/---
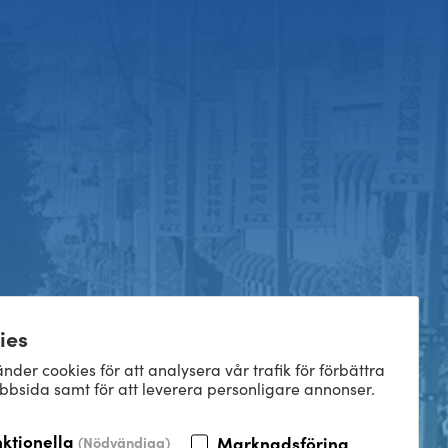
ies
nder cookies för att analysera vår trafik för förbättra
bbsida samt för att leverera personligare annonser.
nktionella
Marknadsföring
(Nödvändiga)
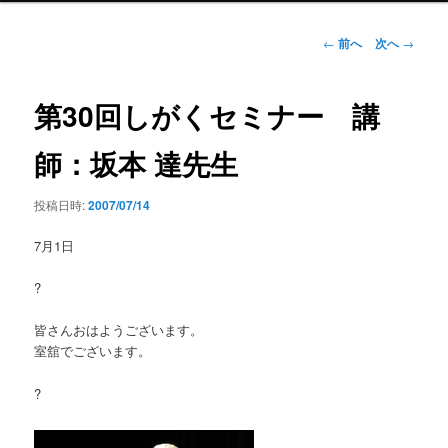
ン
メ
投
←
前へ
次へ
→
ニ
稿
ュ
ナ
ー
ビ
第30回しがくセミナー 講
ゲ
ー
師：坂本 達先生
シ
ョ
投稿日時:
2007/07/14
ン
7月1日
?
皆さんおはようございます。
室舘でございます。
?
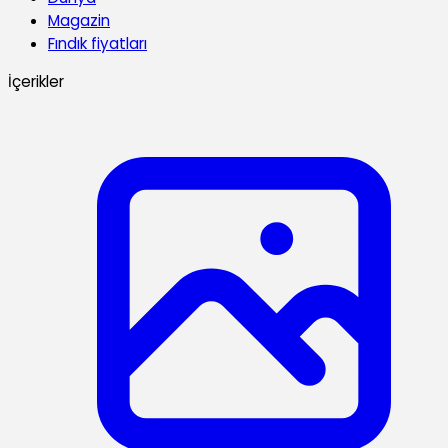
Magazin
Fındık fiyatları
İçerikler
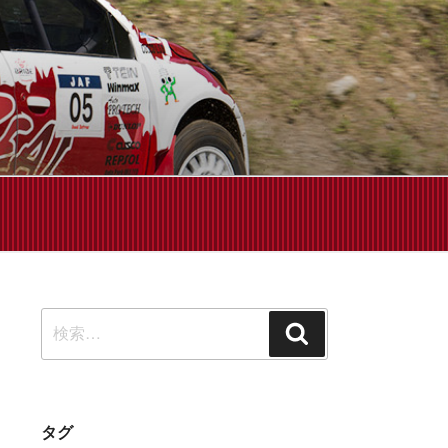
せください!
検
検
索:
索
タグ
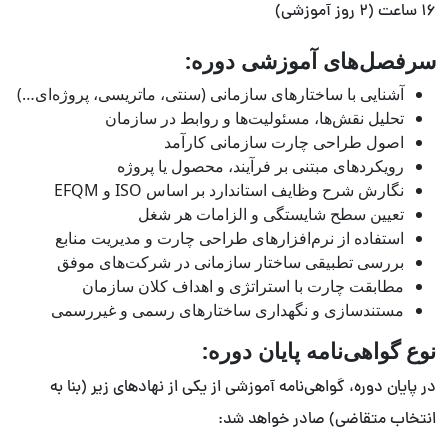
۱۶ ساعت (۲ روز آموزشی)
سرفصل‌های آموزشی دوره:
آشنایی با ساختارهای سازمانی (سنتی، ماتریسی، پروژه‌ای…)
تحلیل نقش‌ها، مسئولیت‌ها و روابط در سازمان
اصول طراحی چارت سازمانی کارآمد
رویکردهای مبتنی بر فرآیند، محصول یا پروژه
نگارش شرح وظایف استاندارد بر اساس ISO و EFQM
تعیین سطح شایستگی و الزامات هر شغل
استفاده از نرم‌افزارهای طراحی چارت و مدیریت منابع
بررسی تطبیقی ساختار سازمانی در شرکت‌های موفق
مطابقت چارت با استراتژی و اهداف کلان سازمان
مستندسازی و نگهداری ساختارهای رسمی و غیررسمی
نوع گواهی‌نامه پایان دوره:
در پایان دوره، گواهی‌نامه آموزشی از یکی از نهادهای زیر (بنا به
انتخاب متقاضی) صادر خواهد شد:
\---
/---
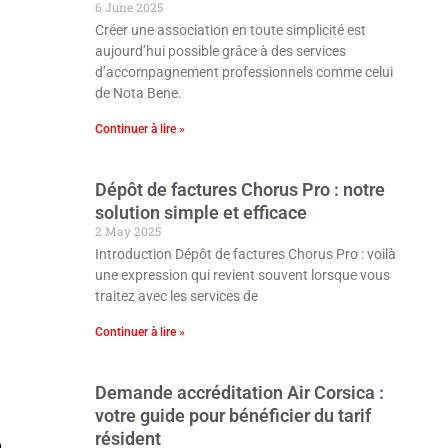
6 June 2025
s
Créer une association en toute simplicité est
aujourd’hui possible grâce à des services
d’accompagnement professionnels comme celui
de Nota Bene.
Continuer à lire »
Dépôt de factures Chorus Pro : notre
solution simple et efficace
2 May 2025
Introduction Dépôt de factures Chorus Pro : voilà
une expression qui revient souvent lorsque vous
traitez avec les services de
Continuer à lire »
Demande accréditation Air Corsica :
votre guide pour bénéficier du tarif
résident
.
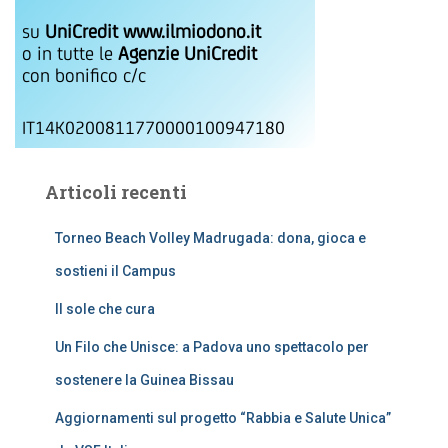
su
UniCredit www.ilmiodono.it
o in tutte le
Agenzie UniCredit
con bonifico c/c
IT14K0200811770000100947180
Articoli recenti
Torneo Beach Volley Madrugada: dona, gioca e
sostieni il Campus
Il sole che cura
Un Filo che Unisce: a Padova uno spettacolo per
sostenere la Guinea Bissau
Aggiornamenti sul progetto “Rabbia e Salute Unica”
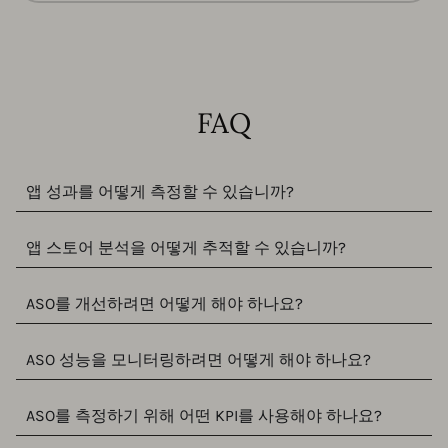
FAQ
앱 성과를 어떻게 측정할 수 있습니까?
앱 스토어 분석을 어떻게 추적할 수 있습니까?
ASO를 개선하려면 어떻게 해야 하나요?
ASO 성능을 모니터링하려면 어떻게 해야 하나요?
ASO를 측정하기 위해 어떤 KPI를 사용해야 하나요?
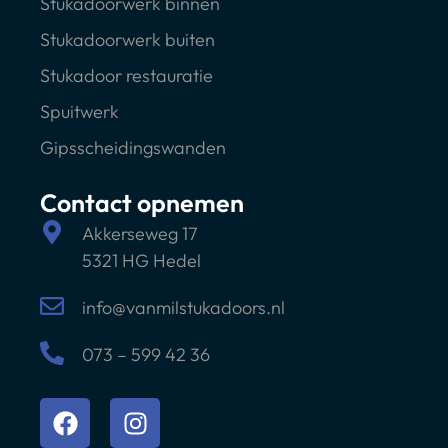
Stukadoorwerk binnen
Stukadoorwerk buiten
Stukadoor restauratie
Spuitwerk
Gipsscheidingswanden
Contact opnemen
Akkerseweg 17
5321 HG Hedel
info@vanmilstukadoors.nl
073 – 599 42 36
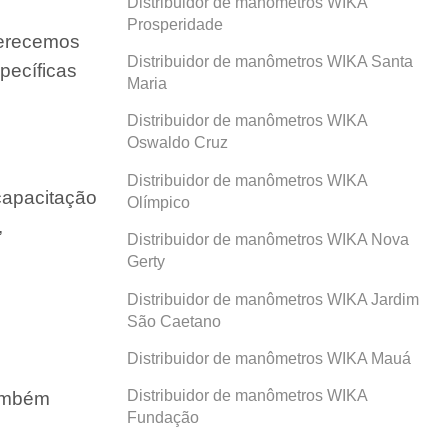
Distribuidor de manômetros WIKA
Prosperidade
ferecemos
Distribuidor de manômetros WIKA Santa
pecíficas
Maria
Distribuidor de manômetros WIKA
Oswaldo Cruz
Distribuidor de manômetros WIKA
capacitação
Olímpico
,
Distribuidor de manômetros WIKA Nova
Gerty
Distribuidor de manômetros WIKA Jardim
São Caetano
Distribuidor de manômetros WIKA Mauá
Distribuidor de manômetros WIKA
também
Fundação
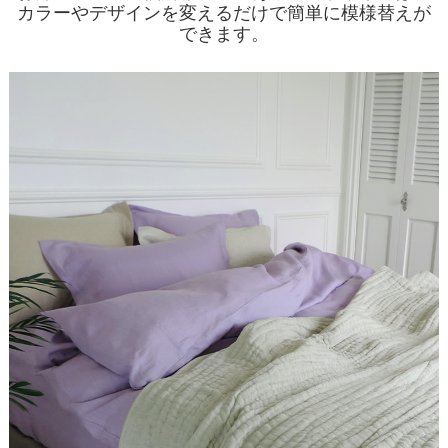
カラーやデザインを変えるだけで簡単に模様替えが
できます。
\---
▶ **Instructions for the task**: Print exactly, with no pictures, the lines above from the one that holds "Un Filo che" through the one that holds "ASO를 측정하기 위해 어떤 KPI를 사용해야 하나요?", both of them included.

▶ **Solution to the problem**:
Un Filo che Unisce: a Padova uno spettacolo per
sostenere la Guinea Bissau
Aggiornamenti sul progetto “Rabbia e Salute Unica”
FAQ
앱 성과를 어떻게 측정할 수 있습니까?
앱 스토어 분석을 어떻게 추적할 수 있습니까?
ASO를 개선하려면 어떻게 해야 하나요?
ASO 성능을 모니터링하려면 어떻게 해야 하나요?
ASO를 측정하기 위해 어떤 KPI를 사용해야 하나요?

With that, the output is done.